On 2022-09-08 04:46, Reindl Harald wrote:
Am 07.09.22 um 17:57 schrieb Tom:
Now I'm confused. I'd like to avoid ping floods if possible
but that makes no sense when doing more harm than good - the knee-jerk reaction kill all icmp is a problem for decades even on IPv4 but will no longer work with IPv6
Who said I wanted to kill all ICMP? Isn't it obvious that I'm trying to write a rule that allows it?
but I can't seem to get the syntax right, so:
enable ping6 rate limiting without crippling icmpv6, please do!
one of the responses contained "Please use 'icmpv6 type { echo-request, echo-reply}'"
Yes I saw that.
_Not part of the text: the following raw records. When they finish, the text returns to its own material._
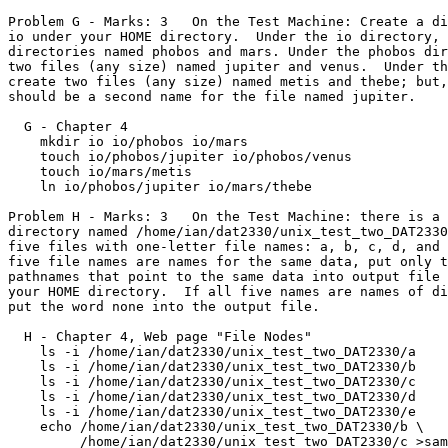
Problem G - Marks: 3   On the Test Machine: Create a di
io under your HOME directory.  Under the io directory, 
directories named phobos and mars. Under the phobos dir
two files (any size) named jupiter and venus.  Under th
create two files (any size) named metis and thebe; but,
should be a second name for the file named jupiter.

  G - Chapter 4

    mkdir io io/phobos io/mars

    touch io/phobos/jupiter io/phobos/venus

    touch io/mars/metis

    ln io/phobos/jupiter io/mars/thebe

Problem H - Marks: 3   On the Test Machine: there is a 
directory named /home/ian/dat2330/unix_test_two_DAT2330
five files with one-letter file names: a, b, c, d, and 
five file names are names for the same data, put only t
pathnames that point to the same data into output file 
your HOME directory.  If all five names are names of di
put the word none into the output file.

  H - Chapter 4, Web page "File Nodes"

    ls -i /home/ian/dat2330/unix_test_two_DAT2330/a

    ls -i /home/ian/dat2330/unix_test_two_DAT2330/b

    ls -i /home/ian/dat2330/unix_test_two_DAT2330/c

    ls -i /home/ian/dat2330/unix_test_two_DAT2330/d

    ls -i /home/ian/dat2330/unix_test_two_DAT2330/e

    echo /home/ian/dat2330/unix_test_two_DAT2330/b \

	 /home/ian/dat2330/unix_test_two_DAT2330/c >same_data.txt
As I pointed out, I can't get the syntax right which specifies type in a set and also limits rates. That's why I dropped rate limits.
why do you make all that so complicated instead write a simple ratelimit rule for ping apply to everyone and *before* have a set which ACCEPTs a specific list of ip's if that's needed at all
OK, sounds good. Perhaps you're under the mistaken impression I'm a NFT expert. Clearly I'm not. Perhaps you could suggest a resource where I might find examples which solve my problem. Better yet, you could provide a practical example. It would be appreciated.
"I'd like to avoid ping floods if possible" don't scale at all with a manually maintained list of source ips and i can't think of anybody with a justification of more than 5 pings per second
Except they're not source IPs, They are destination IPs. The server has multiple IP addresses. I am not limiting which IPs can ping, I'm limiting which of the server IPs they can ping to.